エンダーのゲーム

エンダーのゲーム (ハヤカワ文庫 SF (746))

エンダーのゲーム (ハヤカワ文庫 SF (746))

捕えた人間を容赦なく殺害する残虐な異星人バガーとのファーストコンタクトを経て、人類は二度の侵攻を辛くも食い止めた。しかし対話もままならなず、人類にとって害にしかならない異星人の存在を放置することもできずに、人類は三度目の侵攻に供えて先手を打った。バトル・スクールを設立し、幼年の子どもたちを集めて無重力訓練やコンピュータ・ゲームを用いて優秀な司令官を育成するのだ。そのバトル・スクールへと入学したエンダーはみるみる頭角を現し、勝ち続けなければならないゲームへと駆り立てられて行く。

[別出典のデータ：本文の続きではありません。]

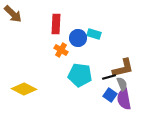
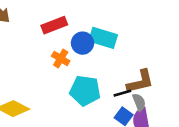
red rectangle: (56, 24) -> (54, 25), turned 66
cyan rectangle: (94, 34) -> (103, 38), size x1.5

ゲームで一番盛り上がるのって、最後の一機*1になった時だと思う。やばい、もう後がない。ここまでやってきたのが無駄になる。ていうか負けたくない!盛り上がるっていうか、緊張してアワアワしてしまうんだけど。これまでにないくらい集中するし本気出るんだよね。まあ大した本気じゃないけども。
この小説はそういうこと。人類が異星人との一騎打ちのゲームで最後の一機になった、というお話。そしてそんな物語の主人公は、まだ10歳にもならない天才ゲーマー。彼には味方がいない。大人たちの卑劣で冷静な判断で徹底的に孤立させられてしまう。だってゲームをやり遂げるのは自分しかいないから。後ろから見てるギャラリーはたくさん居ても、そのゲームに向き合えるのは一人しかいないから。こんなに極限まで孤独に置き去りにされるキャラクターを私は知らない。だからちょっとした仲間との触れ合いがすごくきらきらしているのね。さり気ない一言や、少ない言葉の中に込められた深い親愛とかすごく際立つんだよ。でも全体的に読んでて辛かった。子どもがたった一人で世界を掛け金にしたゲームを強いられてるなんて。でもだからこそエンダーはそれに没頭していく。勝ったらなにかご褒美がもらえるとか、クリアしたらもう戦わなくてもいいとかそんな希望もなく、ただひたすら目の前のゲームに勝ち続け、そして勝つためのゲームを求め続ける。勝ち続けること。ただそれだけがエンダーの目的。

ゲームにはルールがある。そのルールは敵と味方両方に平等に適用される。でもそのルールが不平等だったら。圧倒的に有利な敵と戦わなければならないとしたら。絶望的な状況で勝たなければならないとしたら。それはもうゲームじゃない。それは現実に近いものになる。逆に言えば現実は加齢や生来の能力による縛りプレイでもあるんだよね。でもエンダーは若い。若すぎるくらい若い。そして恵まれた才能がある。それでも現実を生きることは、現実というゲームをプレイすることは大変だ。加えて言えば、いまこの一機しかない。

そんな究極の難易度でプレイした現実がエンダーにもたらしたのは、何者も追従できない強さだったと思う。誰にも頼らない、たった一人で目の前の難関に挑む強さ。そしてそれを打ち破る強さ。そのために捨てざるを得なかったものが、普通の子が当たり前のように受け取るべき幸せがエンダーからはこぼれ落ちてしまってすごく切なかったな。

そしてこの物語はクリアのその後をきちんと描いているんだよね。魔王を倒した後勇者はなにを感じているのか。世界を破滅の危機から救った英雄は本当に自分の判断を確信しているか。勝ち続けるということは、その影に敗者が必ず居るということ。そこまでをきちんと描いているのはなかなかなくて、そういうのが読みたかったな、と気づいた。勇者のその後。ヒーローの心の中。

ちょっと訳が読みにくいけど(それでも日本語訳があるだけでも素晴らしいけど)、それを上回るゲームの展開がすごく面白かったな。そうだよ、ゲーマーには師匠が必要なんだよ!私にはいないけど。